My wife Carol Ostruska Duntemann and I met when we were juniors in high school, and she only two weeks past her sixteenth birthday. Without quite realizing what we were doing, we transformed one another in subsequent years: She drew me out of my eccentricity, and I drew her out of her shyness. We married in 1976, and I will stand beside her as long as I can stand at all.

We have kept bichon frise dogs most of our adult lives. The most famous of them, the regal Mr. Byte, appeared in all of my magazines and figured in most of my books. After seven years off, we adopted one again in mid-2005, the hyperdynamic QBit (for "quantum bit"). We now reside in Colorado Springs, about seventy miles south of Denver.
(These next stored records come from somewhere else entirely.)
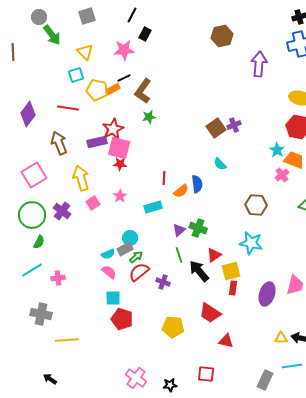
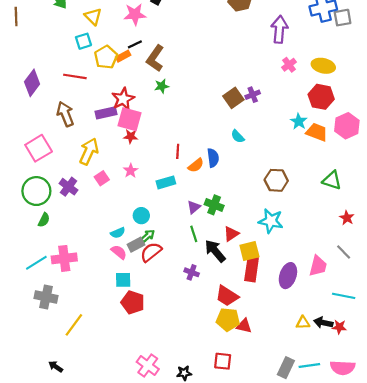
yellow pentagon: (97, 90) -> (106, 57), turned 30
pink cross: (282, 175) -> (289, 65), moved
yellow arrow: (81, 178) -> (89, 151), turned 40
gray rectangle: (125, 249) -> (136, 245), moved
cyan line: (32, 270) -> (36, 263), moved
pink cross: (58, 278) -> (64, 258), size x1.6
purple cross: (163, 282) -> (192, 272), moved
red rectangle: (233, 288) -> (252, 269), size x1.6
yellow pentagon: (173, 327) -> (228, 319), moved
yellow line: (67, 340) -> (74, 325), turned -50
cyan line: (292, 366) -> (309, 365), moved

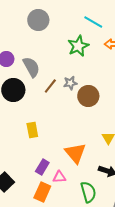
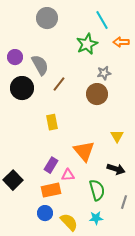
cyan line: (93, 22) -> (102, 20), turned 30
gray star: (70, 83) -> (104, 73), moved
yellow rectangle: (32, 130) -> (52, 122), moved
orange rectangle: (42, 192) -> (51, 190), turned 54

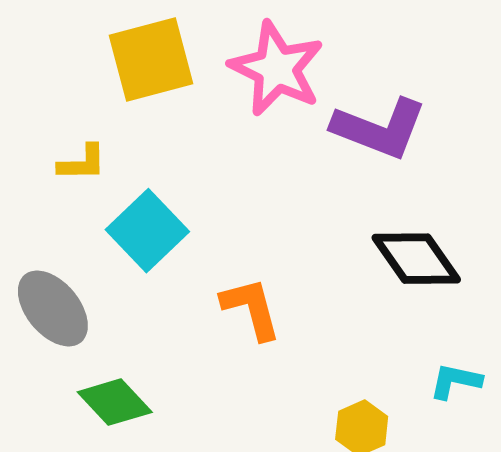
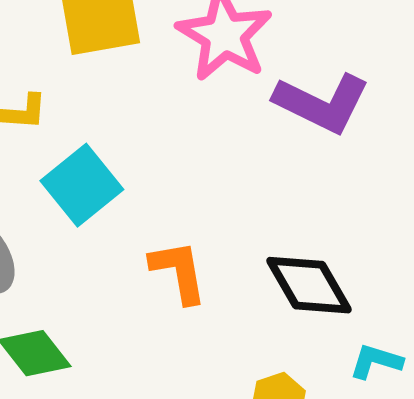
black diamond: (416, 259) -> (309, 285), moved

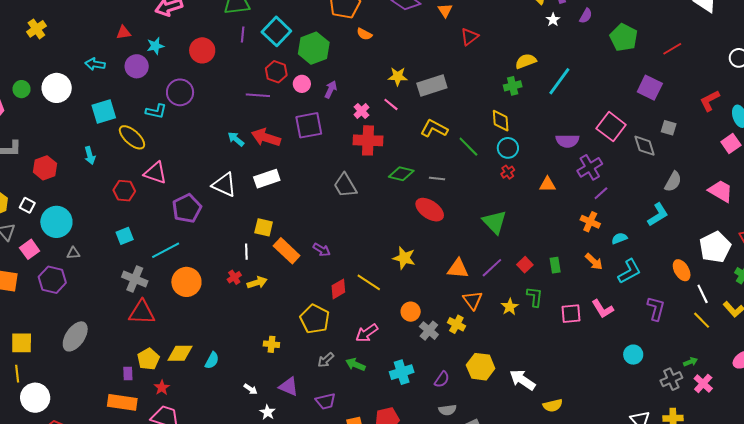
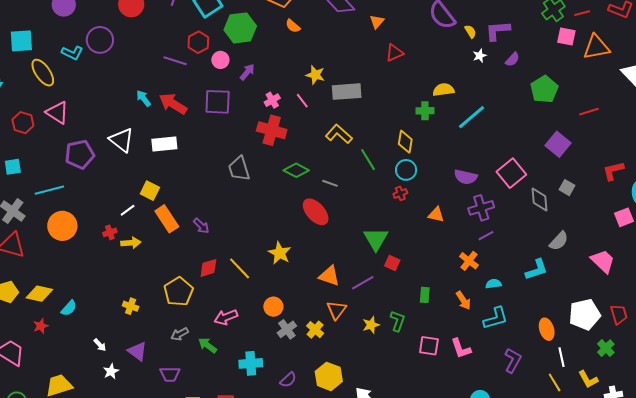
white line: (246, 252) -> (128, 210), turned 42
red square: (525, 265) -> (392, 263), moved, turned -35
red star: (162, 388) -> (41, 326), moved

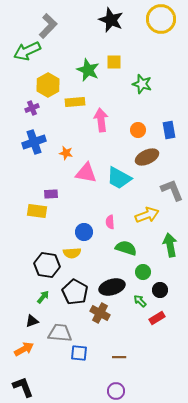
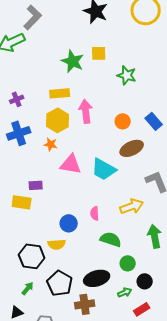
yellow hexagon: (48, 85) -> (58, 120), moved
blue rectangle: (169, 130) -> (154, 121), turned -30
green arrow: (140, 301) -> (125, 292), turned 112
brown cross: (100, 313) -> (85, 304), turned -36

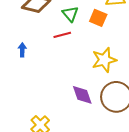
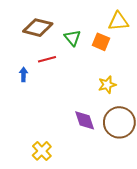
red line: (62, 35) -> (47, 59), moved
yellow star: (104, 60) -> (107, 85), size x0.7

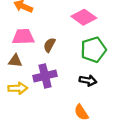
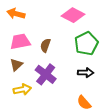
brown triangle: (15, 61) -> (16, 65), turned -40
purple cross: (45, 76) -> (46, 74), turned -30

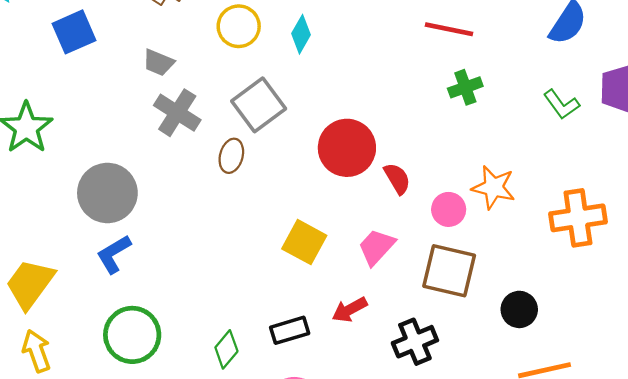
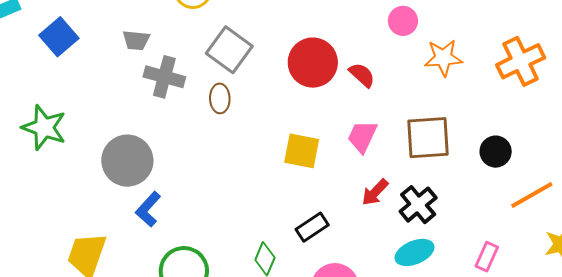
pink circle: (449, 209) -> (403, 21), moved
red arrow: (350, 310) -> (375, 192), moved

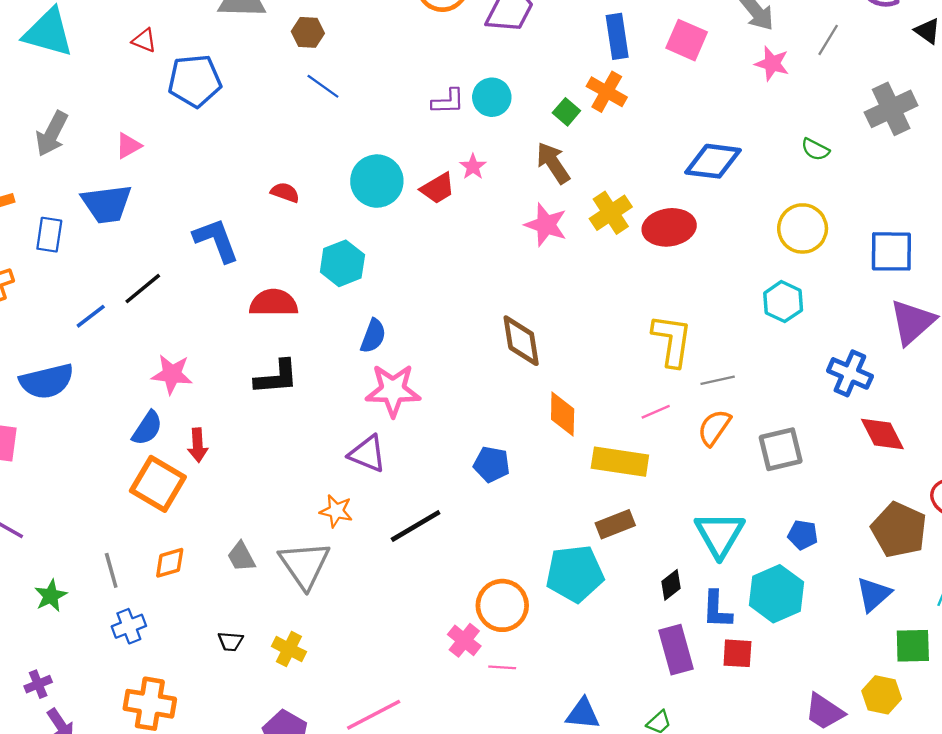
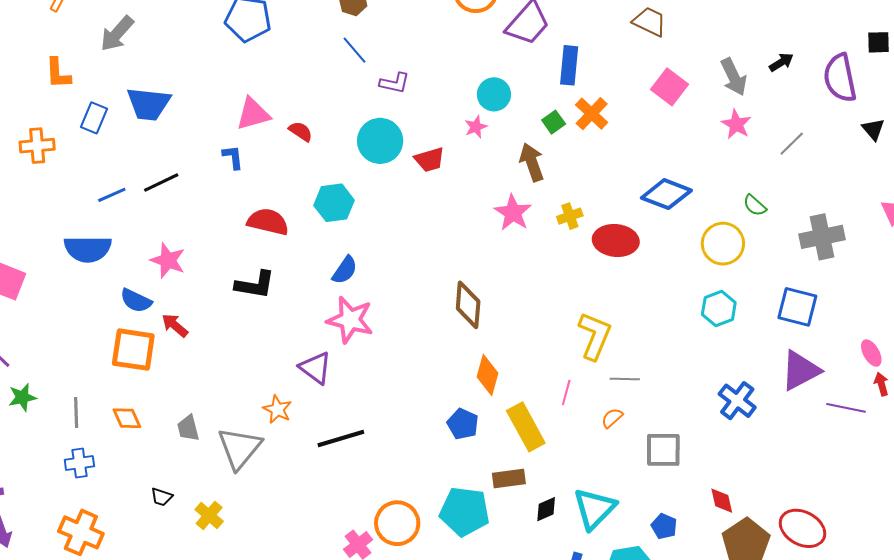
blue rectangle: (617, 36) -> (569, 65), moved
gray line: (828, 40) -> (792, 144), moved
purple L-shape: (448, 101) -> (395, 83), moved
gray cross: (891, 109) -> (822, 237), moved
pink triangle: (128, 146) -> (253, 114), moved, size x1.5
pink star: (473, 167) -> (476, 127), moved
yellow cross: (611, 213) -> (570, 216), size x0.7
yellow circle: (803, 228) -> (723, 244), moved
blue L-shape: (216, 240) -> (233, 157), size x0.6
cyan hexagon: (783, 302) -> (719, 308), moved
blue semicircle: (47, 381) -> (88, 249), moved
pink line: (656, 412) -> (566, 393), turned -65
blue semicircle: (147, 428) -> (136, 301), turned 68
orange semicircle: (714, 428) -> (612, 418), size x0.7
red diamond: (882, 434) -> (722, 501), moved, size x0.7
red arrow: (198, 445) -> (175, 325), turned 120
yellow rectangle: (620, 462) -> (526, 427), turned 39
blue pentagon: (492, 464) -> (463, 424), moved
orange square: (158, 484) -> (133, 350), turned -36
orange diamond: (170, 563) -> (127, 418), turned 68
black diamond: (671, 585) -> (546, 509), moved
green star: (51, 596) -> (22, 397), moved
Well, that's what I've done, and most people feel that what you are is (mostly) what you do. If pressed to describe what I am, I simply claim to be an optimist. I used to say "contrarian optimist" until I realized that optimism itself is contrarian in these cynical times. (I don't speak of "free gifts" either.) Call it gonzo optimism, then. It stems from an insight I didn't have until my forties: Life is neither comic nor tragic, because there is no "life"—there are only lives, each of which is subject to forces and freedoms that none truly understand. No one knows how—or even if—it ends, so how in all honesty can anyone prescribe a path other than radical hope?